Jakarta-Tanwir I ‘Aisyiyah
akan digelar pada 15-17 Januari 2025 di di Hotel Tavia Heritage. Beberapa isu
strategis dibahas dalam forum tersebut. Salah satu yang dinilai penting dan
nantinya akan menjadi agenda pembahasan dalam Tanwir adalah kedaulatan pangan.
Ketua Umum Pimpinan Pusat ‘Aisyiyah Salmah Orbayinah dalam Konferensi Pers
Jelang Tanwir I ‘Aisyiyah pada Selasa (14/1) bertempat di Kantor PP
Muhammadiyah Jakarta mengatakan, Visi Indonesia Emas 2045 yang tertuang dalam
Rencana Pembangunan Jangka Panjang, yaitu Negara Nusantara Berdaulat, Maju dan
Berkelanjutan akan dicapai antara lain melalui kedaulatan pangan. Perempuan,
imbuh Salmah, memiliki peran penting dalam menggerakkan ketahanan dan
kedaulatan pangan. Ia menyambut baik rencana pemerintah untuk menghentikan
impor pangan dan menguatkan sektor pertanian dalam negeri untuk memenuhi
kebutuhan pangan. Program Makan Bergizi Sehat yang saat ini menjadi
program pemerintah, Salmah berharap, dapat dipenuhi dari sumber bahan pangan
dalam negeri dengan memperhatikan asupan gizi.

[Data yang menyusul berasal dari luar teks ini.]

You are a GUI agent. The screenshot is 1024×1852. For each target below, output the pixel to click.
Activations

Ia pun mengingatkan agar
pemerintah juga menaruh perhatian pada perempuan petani yang banyak
berkontribusi pada sektor pertanian namun belum banyak mendapatkan pengakuan
identitas sehingga tidak mudah mengakses program pertanian maupun program
peningkatan kapasitas.
Selain itu, dalam pembukaan
Tanwir l 'Aisyiyah juga akan dilakukan penandatanganan MOU oleh Pimpinan Pusat
'Aisyiyah dengan Kapolri terkait Perlindungan Perempuan dan Anak. Salmah
menyampaikan, kerjasama dengan Kepolisian RI sebagai salah satu aparat penegak
hukum sangatlah penting agar upaya perlindungan dan penanganan kekerasan
terhadap perempuan dan anak dapat dilakukan secara sinergis dengan
mengedepankan perspektif korban.
Sementara Tri Hastuti Nur
Rochimah Sekretaris Umum Pimpinan Pusat ‘Aisyiyah menambahkan bahwa Tanwir kali
ini juga membahas perihal isu perempuan dan anak dalam perspektif Islam.
“‘Aisyiyah sebagai gerakan
perempuan muslim berkemajuan, harus merespons beragam persoalan yang muncul
dengan perspektif yang moderat atau wasathiyah,” jelas Tri.
Ia menyebut, seperti problem
sunat perempuan yang tidak dianjurkan dalam perspektif Muhammadiyah, masalah
perkawinan anak yang lebih banyak kemudaratannya, hingga perceraian yang harus
dilakukan di dalam persidangan untuk mendapatkan kepastian hukum dan perlindungan.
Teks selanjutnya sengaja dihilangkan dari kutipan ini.